Does Jack love the Gospel of Jesus Christ? I’ve had glimpses over the years that have taught me that while I don’t understand it, Jack does have a special relationship to his Savior. I have to believe that Jack has a conduit with heaven—that angels are helping him and that he has some deep, fundamental understanding of God’s plan for him. Perhaps his new home and new life will foster his growth in this area.

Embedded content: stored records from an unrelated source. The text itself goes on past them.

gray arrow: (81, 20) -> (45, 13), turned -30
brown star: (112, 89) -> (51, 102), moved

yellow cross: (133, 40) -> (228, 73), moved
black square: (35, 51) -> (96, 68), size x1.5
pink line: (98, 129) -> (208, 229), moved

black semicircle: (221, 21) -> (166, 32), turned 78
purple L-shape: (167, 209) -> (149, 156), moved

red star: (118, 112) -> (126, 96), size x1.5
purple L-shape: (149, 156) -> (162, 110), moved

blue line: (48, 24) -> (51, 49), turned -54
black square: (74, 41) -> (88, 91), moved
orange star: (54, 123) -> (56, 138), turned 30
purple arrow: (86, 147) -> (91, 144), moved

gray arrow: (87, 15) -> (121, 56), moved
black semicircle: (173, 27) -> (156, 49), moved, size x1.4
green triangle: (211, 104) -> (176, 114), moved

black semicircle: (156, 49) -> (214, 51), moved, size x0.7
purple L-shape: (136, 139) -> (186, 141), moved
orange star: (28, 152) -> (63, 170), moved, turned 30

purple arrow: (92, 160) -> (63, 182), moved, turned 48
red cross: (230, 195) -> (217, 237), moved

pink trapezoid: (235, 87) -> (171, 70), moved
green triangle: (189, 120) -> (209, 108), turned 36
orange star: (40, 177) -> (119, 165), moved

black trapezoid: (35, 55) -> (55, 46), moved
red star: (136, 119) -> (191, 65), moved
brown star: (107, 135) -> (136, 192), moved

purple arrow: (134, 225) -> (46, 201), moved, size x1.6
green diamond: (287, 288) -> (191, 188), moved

It’s a humbling thing for a mother to realize that her child can no longer learn what he needs to learn within her home. Why couldn’t I teach Jack everything he needs? Am I not enough? My friend Marla called me the day after Jack was placed and shared with me a little about her own trauma when her first child left home at an early age. She knew, even as her grief threatened to overwhelm her, that her son had to live somewhere new so he could rely on his Heavenly Father. This was the real reason he needed the separation. It wasn’t because she was not a good enough mother. It was because God had more to give her son, if he could first learn to need God.

During the long drive to Jack’s group home, I worried that I would be too distraught to leave him, that I would be sobbing and make it all worse for Jack than it needed to be. What I have in my mind though, is this memory:

Jack stood in the living room of his home, two vacuums nearby, all his groceries and meds carefully put away, his bed newly made and his clothes folded in his drawers. I grabbed him in a big, surprise bear hug. His face tilted upward and his face broke into a big smile as I kissed his soft cheek and said quietly in his ear, “I love you, Jack.” Jeff hugged him from behind, and we were a Jack sandwich.

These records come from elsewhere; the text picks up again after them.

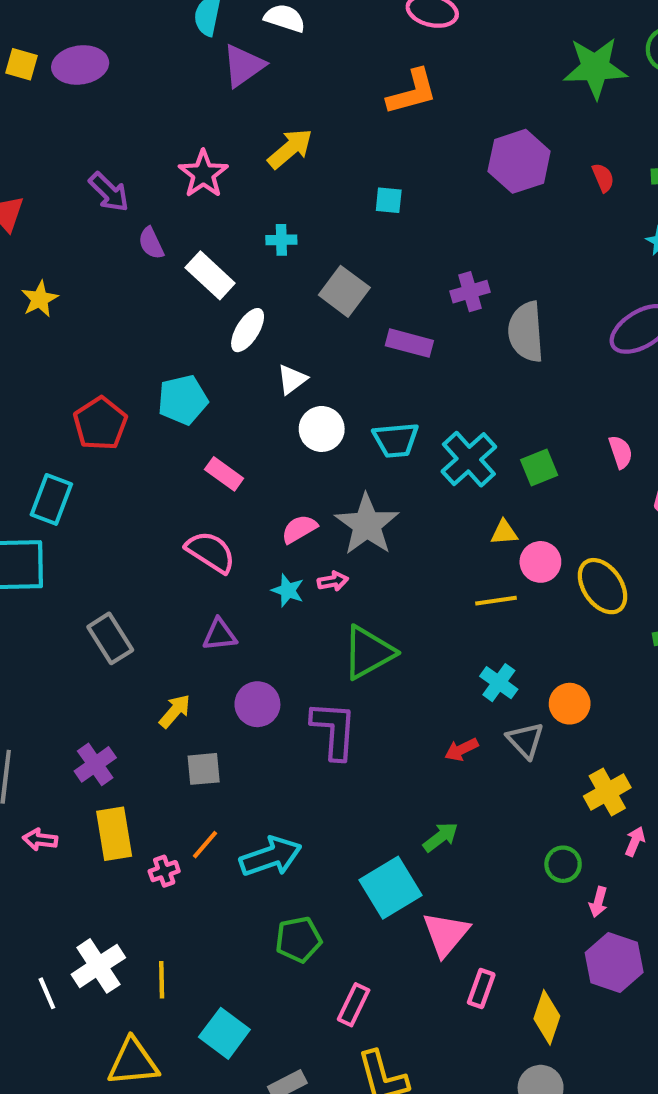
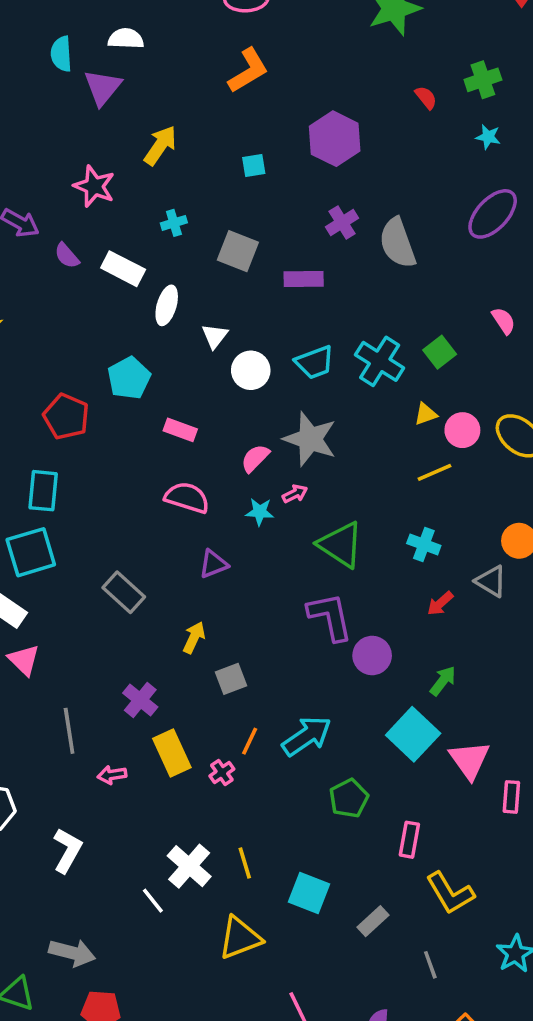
purple hexagon: (519, 161) -> (335, 139), moved
green triangle: (368, 652) -> (341, 545), turned -42
cyan cross: (499, 683) -> (424, 545), moved
purple circle: (257, 704) -> (372, 655), moved

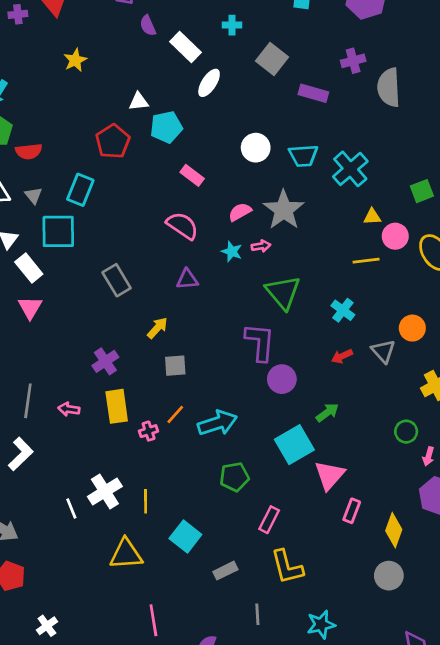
white triangle: (215, 336) -> (139, 102), moved, turned 30
green square: (440, 352) -> (422, 191), moved
gray line: (69, 731) -> (28, 401), moved

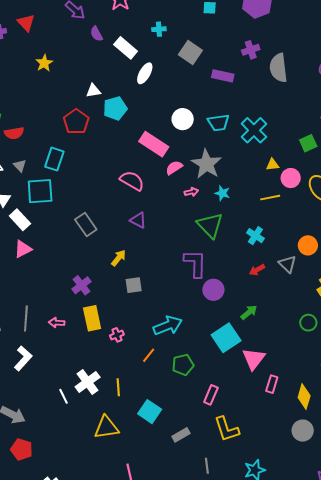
pink rectangle: (192, 175) -> (154, 144), moved, size x1.6
cyan star: (232, 251) -> (222, 193), moved
purple triangle: (187, 279) -> (138, 220), turned 36
pink triangle: (30, 308) -> (23, 249), turned 36
orange line: (175, 414) -> (149, 355), moved

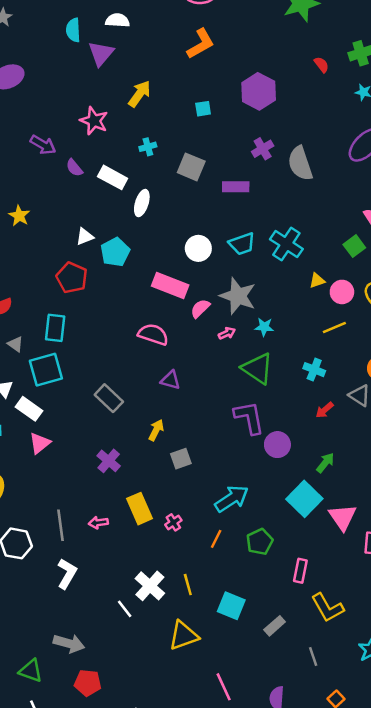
yellow line: (270, 198) -> (334, 327), moved
purple cross: (81, 285) -> (109, 461), moved

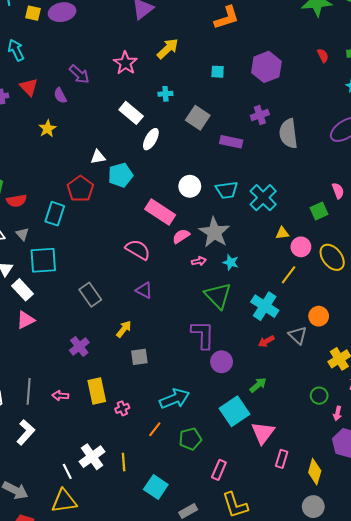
purple semicircle: (74, 168) -> (60, 96), moved
yellow line: (334, 327) -> (289, 275), turned -42
cyan rectangle: (55, 328) -> (55, 214), moved
cyan cross: (314, 370) -> (265, 306), size x1.5
yellow triangle: (184, 636) -> (64, 501), moved

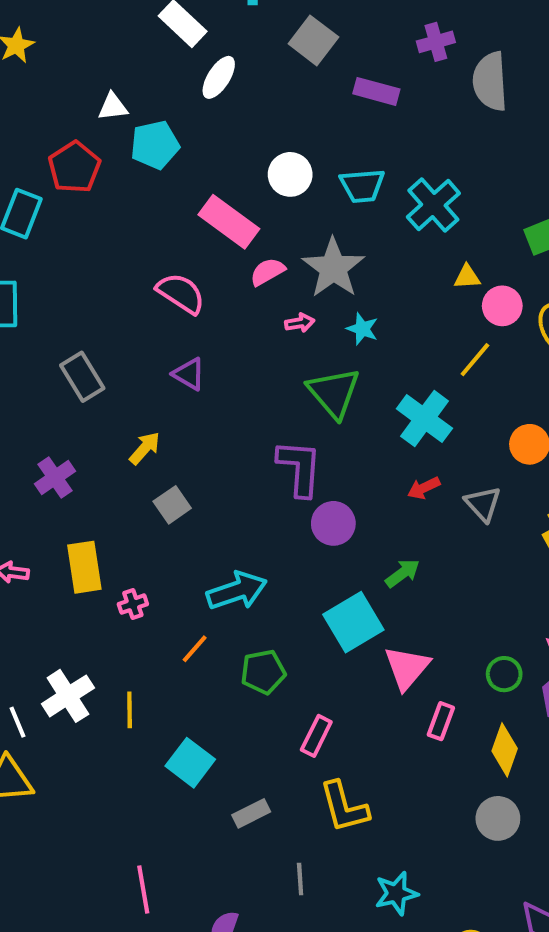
gray triangle: (298, 335) -> (483, 504), moved
gray square: (139, 357) -> (172, 505), turned -30
green circle: (319, 396) -> (504, 674), moved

I didn’t feel desolate at that moment. I felt peaceful and happy. Jack felt our love and it made him happy. We were united. The assistant house manager, a mom herself, wept watching us. But that memory for me is perfectly joyful. There is so much love running through the unbreakable cables that connect Jeff and me to Jack, and Jack to his brothers.

My eyes were a fount of tears the entire drive home, naturally. Jeff encouraged me to look back at Jack’s life to this point and be proud of what I have done as his mother. “It wasn’t me. I helped when I could. It was you. You did it. You raised Jack and helped him grow within our home for thirteen years. You did so much for him. If God were here, I think He would say, ‘Well done.'”

Grief is painful because when we love people, separation from them hurts.

But everything has it’s opposite and I don’t think that the opposite of pain in this case is relief. I think it is joy.

We drove through the canyon. It snowed off and on. The phrase, “weeping may endure for a night, but joy cometh in the morning” ran through my mind on repeat.

Weeping is part of the pain of now. It’s not forever though. Jack is God’s. I am too. He lets us cry sad tears so He can later fill us with joy and it will mean something to us.